China under Siege
Last Updated August 6, 2024.
[The title of Ch'ien's book Fortress Besieged] must ultimately refer to China under siege, not only by Japanese invaders but by all the pressures and innovations of the West—to Chinese culture sapped by all of modern history and betrayed from within by the half-baked, semi-Westernized intellectuals who infest this novel. But these vast themes are approached through a much smaller one. This novel is a comedy of manners—albeit erudite, sophisticated, philosophical. In its foreground it deals with a young man's blundering relations with women, and climaxes with his failing marriage. The title is not Chinese but is taken from a cynical French proverb: "Marriage is like a fortress besieged; those who are outside want to get in; those who are inside want to get out."
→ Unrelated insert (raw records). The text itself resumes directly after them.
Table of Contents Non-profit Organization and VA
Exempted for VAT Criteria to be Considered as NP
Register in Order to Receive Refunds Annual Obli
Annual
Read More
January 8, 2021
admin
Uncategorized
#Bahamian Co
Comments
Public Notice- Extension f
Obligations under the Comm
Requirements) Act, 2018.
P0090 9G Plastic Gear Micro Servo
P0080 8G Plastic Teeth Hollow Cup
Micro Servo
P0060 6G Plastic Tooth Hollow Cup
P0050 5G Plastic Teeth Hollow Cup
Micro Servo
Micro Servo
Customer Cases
A comedy of manners? set in China from mid-1937 to late 1939, the first two and a half years of the Japanese invasion? Can such a thing be? There is almost nothing here that we would expect from a novel of wartime China. First of all there is no war; it is referred to (the Japanese are sneered at for being "generous only with bombs"), but we actually see no bombing, no fighting, no Rape of Nanking. When the Japanese occupy Shanghai, these people go on living almost normal bourgeois lives in the unoccupied French Concession. There is no ghastly poverty; the characters are landlords' children, bankers' children, university professors, etc. They are sometimes out of money, but they are not the poor of China. In the middle of the book they make a long journey through the wardisrupted rural provinces, but this involves Dickensian hilarities of buses jammed like sardine cans and bedbuggy inns, not the existential horrors of Asia. Chiang Kai-shek's police torture no one and Communism is never mentioned (Chiang's censorship in 1947 may have accounted for that)….
Fortress Besieged is a very funny book…. Much of the humor is recondite, much is gently elegiac, and much is gaily mean—plenty of sweeping cracks at Westerners in general, Frenchmen, Irish, Americans, Vietnamese, Japanese (understandable at the time), and most professions and character-types within China, especially women, and even more especially semi-Westernized intellectuals…. No character or group is portrayed as worthwhile; yet this is not a bitter comedy but a sad one, in the great Chinese tradition of sad/gay laments. All great literature, comic or tragic, must eventually deal with loss. The ultimate theme of Fortress Besieged is the desperate peril and likely fall of the great Chinese culture that once was—the loss of China. (p. 738)
Francis B. Randall, "China under Siege," in National Review (© National Review, Inc., 1980; 150 East 35th St., New York, NY 10016), Vol. XXXII, No. 12, June 13, 1980, pp. 737-38.